What you have to do
Could you copy exactly the lines from the one containing "Designed to maximise" through the last line of the records below, leaving out any pictures?

Source material
··········

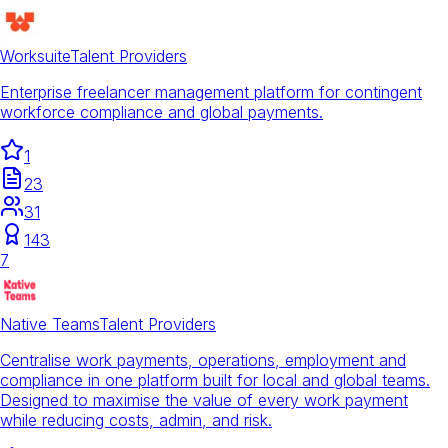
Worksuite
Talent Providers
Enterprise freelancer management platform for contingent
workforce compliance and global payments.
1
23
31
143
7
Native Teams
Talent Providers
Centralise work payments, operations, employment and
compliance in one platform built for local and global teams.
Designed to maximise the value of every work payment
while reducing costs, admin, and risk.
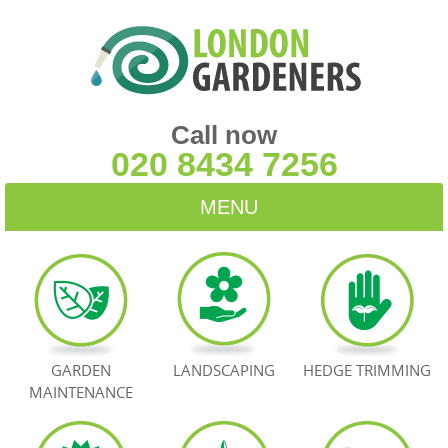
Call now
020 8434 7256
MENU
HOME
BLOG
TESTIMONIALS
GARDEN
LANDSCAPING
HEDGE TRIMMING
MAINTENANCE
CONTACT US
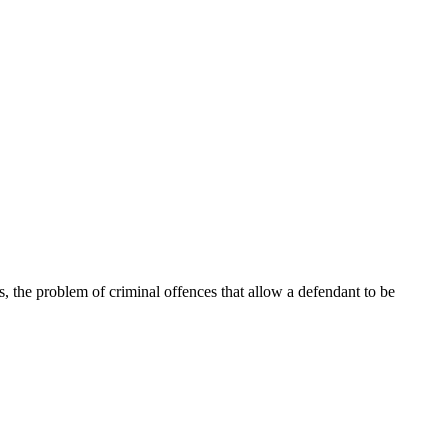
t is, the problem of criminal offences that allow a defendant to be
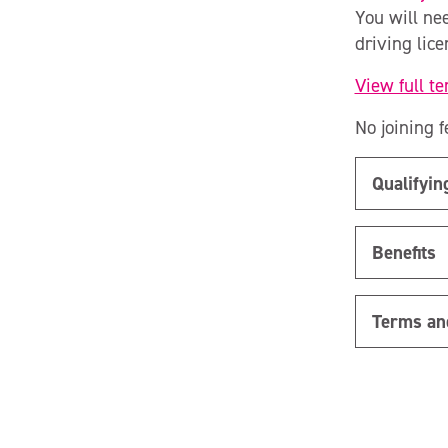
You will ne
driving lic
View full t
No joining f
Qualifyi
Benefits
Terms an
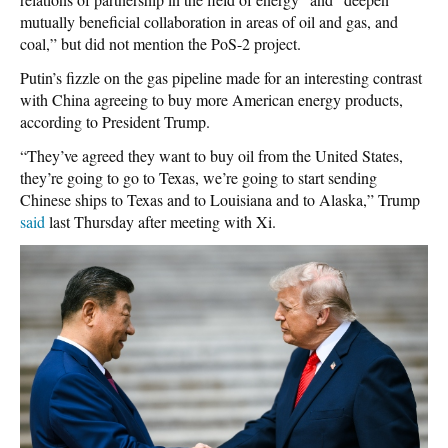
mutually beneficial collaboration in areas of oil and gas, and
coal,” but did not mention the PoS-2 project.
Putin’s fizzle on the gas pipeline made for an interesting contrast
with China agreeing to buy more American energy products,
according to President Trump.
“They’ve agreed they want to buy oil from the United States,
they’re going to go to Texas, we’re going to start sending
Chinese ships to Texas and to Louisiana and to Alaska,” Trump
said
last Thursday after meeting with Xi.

··········

The answer
Designed to maximise the value of every work payment
while reducing costs, admin, and risk.
Call now
020 8434 7256
MENU
HOME
BLOG
TESTIMONIALS
GARDEN
LANDSCAPING
HEDGE TRIMMING
MAINTENANCE
CONTACT US
t is, the problem of criminal offences that allow a defendant to be
You will ne
driving lic
View full t
No joining f
Qualifyi
Benefits
Terms an
mutually beneficial collaboration in areas of oil and gas, and
coal,” but did not mention the PoS-2 project.
Putin’s fizzle on the gas pipeline made for an interesting contrast
with China agreeing to buy more American energy products,
according to President Trump.
“They’ve agreed they want to buy oil from the United States,
they’re going to go to Texas, we’re going to start sending
Chinese ships to Texas and to Louisiana and to Alaska,” Trump
said
last Thursday after meeting with Xi.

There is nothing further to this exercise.